The supplier, using the pseudonym of Anton, lives in Los Angeles,
USA, while the buyer -- the interviewer called him Jimmy -- lives
in Jakarta.
The supplier, around 30 years old, said that he started his
illegal business in 1996, when he was about 17. He said he bought
the guns in Europe and smuggled them into Kalimantan via
Malaysia, claiming he had "friends" in several Southeast Asian
countries.
The safest way to bring in the guns was by ground
transportation, he said, adding that he had never found chance
encounters with Indonesian police officers on the borders a
problem. "From 1996 to 1998 I sold around 50 guns, mostly Colt
45s," he said.
When a home viewer phoned to join the interview, to ask
whether he (the supplier) ever felt guilty about causing trouble
by making gun ownership possible for everybody, Anton merely said
"no", arguing that that was his business.
Jimmy said, in another live interview, that his customers were
people of a certain class who lived in Jakarta. "It would be
unethical for me to reveal their profession." He said that the
guns he had sold were usually smuggled from Taiwan or Singapore.

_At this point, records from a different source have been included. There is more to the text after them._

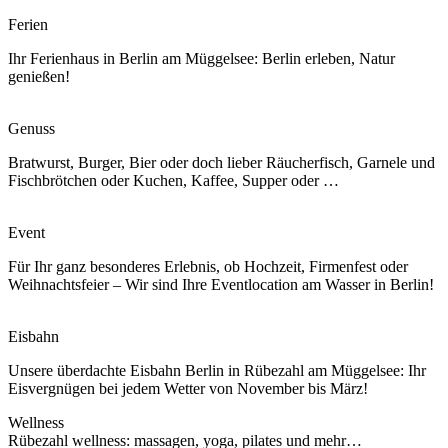
Ferien
Ihr Ferienhaus in Berlin am Müggelsee: Berlin erleben, Natur
genießen!
Genuss
Bratwurst, Burger, Bier oder doch lieber Räucherfisch, Garnele und
Fischbrötchen oder Kuchen, Kaffee, Supper oder …
Event
Für Ihr ganz besonderes Erlebnis, ob Hochzeit, Firmenfest oder
Weihnachtsfeier – Wir sind Ihre Eventlocation am Wasser in Berlin!
Eisbahn
Unsere überdachte Eisbahn Berlin in Rübezahl am Müggelsee: Ihr
Eisvergnügen bei jedem Wetter von November bis März!
Wellness
Rübezahl wellness: massagen, yoga, pilates und mehr…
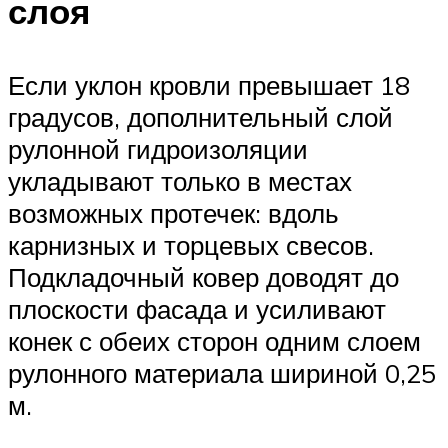
слоя
Если уклон кровли превышает 18
градусов, дополнительный слой
рулонной гидроизоляции
укладывают только в местах
возможных протечек: вдоль
карнизных и торцевых свесов.
Подкладочный ковер доводят до
плоскости фасада и усиливают
конек с обеих сторон одним слоем
рулонного материала шириной 0,25
м.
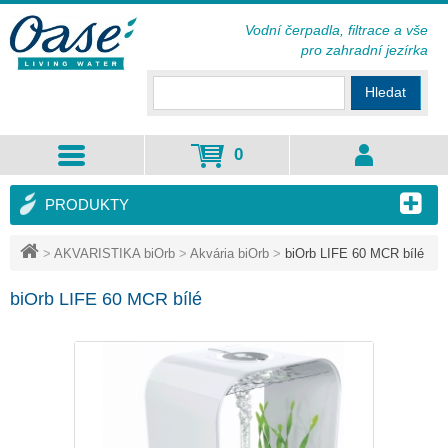
Vodní čerpadla, filtrace a vše
pro zahradní jezírka
Hledat
0
PRODUKTY
>
AKVARISTIKA biOrb
>
Akvária biOrb
>
biOrb LIFE 60 MCR bílé
biOrb LIFE 60 MCR bílé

He said he did not know what his customers used their guns for.
A criminologist has said that security in the capital city is
at stake, due to the rampant illegal sale of guns, which involves
military and police officers.
On Aug. 19, two military officers were involved in a fight
after an alleged transaction of guns belonging to the Indonesian
Army. Several members of the Army were also punished for selling
guns to the separatist group Free Aceh Movement (GAM).
A police captain has been dismissed and sentenced to three
years imprisonment for selling five guns.
The involvement of police and military officers in the illegal
gun business proves that the business is extremely lucrative. The
business has triggered the uncontrolled use of guns among
civilians, including for crime.
Indonesia still uses Law No. 12/1951 to control the illegal
sale of guns. According to the law, those found guilty of
smuggling or illegally manufacturing guns may risk the death
penalty or -- at least -- 20 years in jail. Ownership of firearms
is permitted in Indonesia under very strict regulations.
Despite the death penalty, illegal gun traders continue to do
business. Many of them, like Anton, remain free. So, there must
be something wrong with the way in which the law is enforced.
The police or military usually refer to officers involved in
such crimes as oknum, meaning that they have given their
profession a bad name. While the institution tries to wash their
hands clean of responsibility, the oknum's behavior reflects poor
management within it. Thus, only internal action can prevent the
emergence of more oknum.
It is possible that police or military oknum are involved in
the illegal businesses run by Anton and Jimmy. The military and
police must have the courage to weed out bad seeds, before they
conduct operations to enforce the law.
If no police or military officers are involved in the illegal
gun business, then what is stopping them from apprehending people
like Anton and Jimmy?
If things are so out of hand, people may well wonder, why
doesn't the government totally ban gun ownership among civilians?